Tuesday, June 14, 2016

The Post Marathon Post: Part II...8 months later

This post was originally titled "The Post Marathon Post: Part II...7 months later." That changed this morning. I left my blog in the starting gate. Not sure if that's irony or not. It's been a hard 8 months.

I started training for this marathon a year and a half ago. I remember a conversation with my good friend during the course of our training (she was in the process of training for her first full Ironman) and she had this quote that she shared with me "Remember why you started." I held that quote close to my heart because it reminded me of her and our friendship as I pushed through the long Saturday runs of training. And I thought of this as I pushed through the grueling 5 hours and 58 minutes that I ran my marathon.

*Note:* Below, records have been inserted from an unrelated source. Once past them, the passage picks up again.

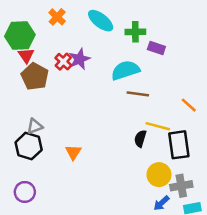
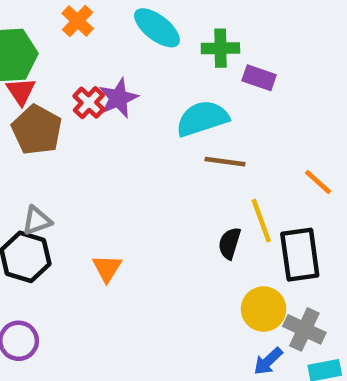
yellow line: (158, 126) -> (261, 221), turned 55
gray cross: (181, 186) -> (304, 329), turned 35

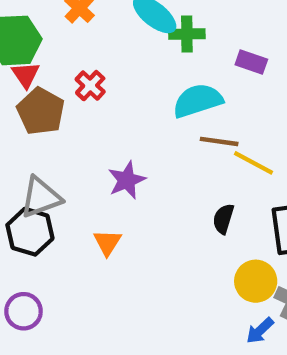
green cross: (220, 48) -> (187, 34), moved
purple star: (118, 98) -> (127, 180), moved
gray triangle: (37, 221) -> (41, 197), size x1.5
yellow line: (261, 221) -> (254, 163), moved, turned -42

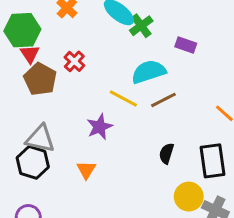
green cross: (187, 34) -> (141, 26), turned -35
brown line: (219, 141) -> (163, 100), turned -35
yellow line: (254, 163) -> (123, 98), moved
gray triangle: (41, 197) -> (40, 139), turned 32

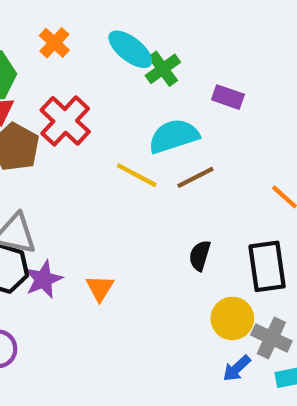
red cross: (74, 61) -> (65, 121), size x1.6
purple star: (100, 127) -> (43, 279), moved
orange triangle: (86, 170) -> (100, 288), moved

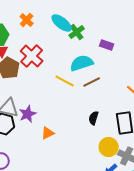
purple star: (43, 279) -> (28, 114), moved
orange triangle: (100, 288) -> (48, 133), turned 32

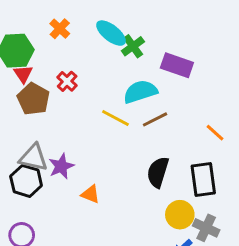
purple rectangle: (107, 45) -> (177, 65), size x1.5
red cross: (32, 56) -> (67, 81), size x0.6
black semicircle: (94, 118) -> (158, 172), size x1.5
orange triangle: (48, 133) -> (90, 194), turned 48

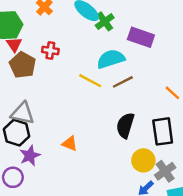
red cross: (67, 81) -> (50, 50), turned -35
purple star: (61, 166) -> (30, 156), moved
gray cross: (206, 228) -> (165, 171), turned 30

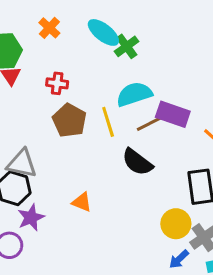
purple rectangle: (141, 37) -> (173, 114), moved
brown pentagon: (23, 65) -> (69, 120), moved
yellow line: (90, 81) -> (108, 122), turned 45
black semicircle: (125, 125) -> (137, 162), moved, turned -70

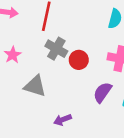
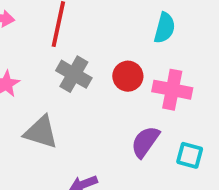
red circle: (79, 60) -> (128, 76), moved

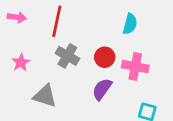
purple semicircle: (145, 142) -> (102, 89), moved

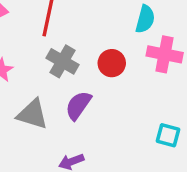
pink cross: (135, 67) -> (165, 54), moved
purple semicircle: (102, 89) -> (78, 105), moved

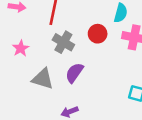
red circle: (112, 63) -> (98, 34), moved

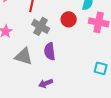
purple semicircle: (74, 73) -> (50, 51), turned -42

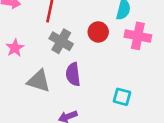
cyan square: (101, 68) -> (122, 97), moved

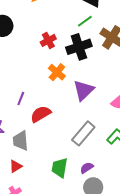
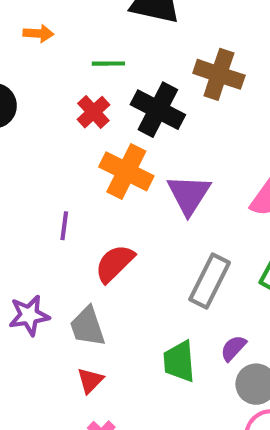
green line: (85, 21) -> (108, 64), moved, turned 49
black cross: (79, 47) -> (158, 110), turned -30
orange cross: (57, 72) -> (126, 171), size x1.4
purple line: (21, 98) -> (64, 226), moved

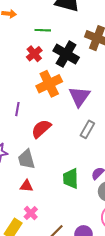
orange cross: (126, 171) -> (49, 84), turned 35
gray rectangle: (210, 281) -> (87, 129), moved, size x0.7
red triangle: (90, 380) -> (26, 186), turned 48

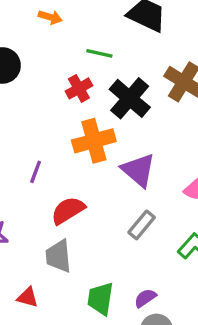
purple triangle: (79, 97) -> (138, 170), turned -35
gray trapezoid: (26, 159) -> (58, 256), moved

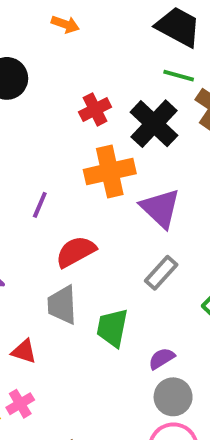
green line: (99, 53) -> (179, 76), moved
green trapezoid: (100, 299) -> (112, 328), moved

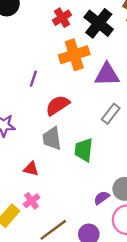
purple triangle: (160, 208) -> (107, 75), turned -40
purple semicircle: (162, 359) -> (102, 198), moved

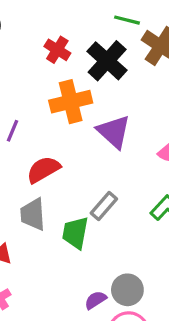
red cross: (62, 18) -> (57, 50), turned -30
purple triangle: (107, 75) -> (114, 132), turned 40
gray rectangle: (111, 114) -> (104, 206), moved

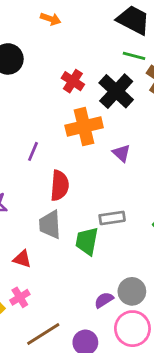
purple triangle: (114, 132) -> (121, 153), size x0.6
red semicircle: (43, 170) -> (60, 186), turned 124
gray rectangle: (104, 206) -> (112, 218), turned 40

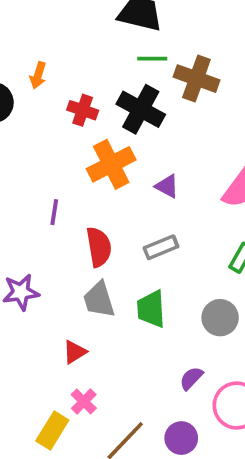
orange arrow: (50, 19) -> (38, 75), moved, turned 102
gray rectangle: (112, 218) -> (161, 247), moved
red triangle: (22, 259) -> (75, 352), turned -36
gray circle: (132, 291) -> (220, 318), moved

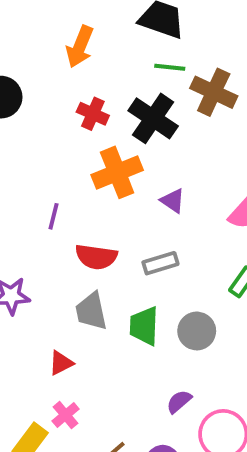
orange arrow: (38, 75) -> (80, 47), moved, size x1.5
red semicircle: (99, 247) -> (96, 257), turned 102
gray circle: (220, 318) -> (197, 331), moved

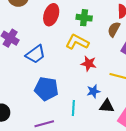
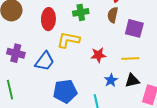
yellow L-shape: (77, 42) -> (68, 40), moved
black triangle: (107, 106) -> (132, 81), moved

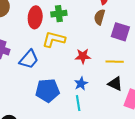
green cross: (81, 12) -> (59, 14), moved
blue star: (111, 80) -> (81, 84), moved
black triangle: (132, 81) -> (115, 84), turned 35

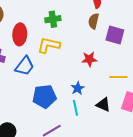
red ellipse: (35, 17) -> (20, 34), moved
red star: (83, 56) -> (89, 59), moved
yellow line: (115, 62) -> (118, 77), moved
black triangle: (115, 84) -> (103, 105), moved

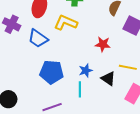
blue trapezoid: (25, 66) -> (38, 38), turned 75
black triangle: (103, 105) -> (108, 79), moved

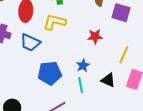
yellow line: (128, 67) -> (124, 55), turned -66
black triangle: (108, 79) -> (108, 80), moved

Sitting here, eight months removed from my marathon, I look back on why I started and what that race means to mean. I started because I wanted to lose weight. I started because I was trying to regain my life in a job that left me feeling overworked and needing mental time for myself. I started because I wanted to prove that my life was full and meaningful even without a husband or children. I started because I didn't think I could do it. Even as I gathered my things up the morning of my marathon to get on the bus to the start line, I doubted myself. I doubted that I could do it. There has to be a small amount of crazy in someone that wants to willingly run 26.2 miles in a certain amount of time. Was I crazy?

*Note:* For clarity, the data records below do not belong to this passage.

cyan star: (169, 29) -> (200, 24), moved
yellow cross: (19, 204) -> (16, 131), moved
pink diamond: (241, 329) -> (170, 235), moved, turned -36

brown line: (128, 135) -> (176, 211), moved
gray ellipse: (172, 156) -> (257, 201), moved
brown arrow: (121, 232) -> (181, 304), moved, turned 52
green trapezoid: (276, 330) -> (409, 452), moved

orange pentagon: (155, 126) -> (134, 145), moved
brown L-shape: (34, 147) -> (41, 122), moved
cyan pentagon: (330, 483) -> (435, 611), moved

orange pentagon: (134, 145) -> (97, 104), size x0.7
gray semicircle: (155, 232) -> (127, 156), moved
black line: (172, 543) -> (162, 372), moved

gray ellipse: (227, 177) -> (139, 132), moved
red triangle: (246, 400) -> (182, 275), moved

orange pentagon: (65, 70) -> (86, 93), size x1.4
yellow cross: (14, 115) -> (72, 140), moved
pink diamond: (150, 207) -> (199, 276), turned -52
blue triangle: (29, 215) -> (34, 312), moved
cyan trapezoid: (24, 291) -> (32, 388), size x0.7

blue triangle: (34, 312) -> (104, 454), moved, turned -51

The marathon experience is hard to explain to someone unless they've actually done it. It's not actually 26.2 miles, at least it wasn't to me. To me it was a series of 1 miles increments. And when a mile seemed too impossible at the end, it was running from tree to tree. And cheering section to cheering section. And then it became just putting one foot in front of another. And when I didn't think I had anything left, there was my friend who literally ran with me to the end.

Three weeks later, I had knee surgery on my meniscus. I had injured it in August, but with an amazing group of physical therapists and appointments three times a week, I made it through the marathon. I'm not sure they really know how much they did for me. They weren't just there healing my body, they genuinely cared about me as a person. They were genuinely excited for me when I came back and had finished my marathon. They encouraged and pushed and supported in ways I didn't even know I was missing, until there they were.

Training for and running my marathon was one of the best things I've ever done in my life. The reasons I run are endless. The things I've gained are endless. The questions I still have are endless. I'm by no means a marathon expert, but what I would tell people is to find their own marathon. Find the thing that you're not really sure if you can do, and do it. If nothing else, try. Maybe you'll fail. But what if you succeed?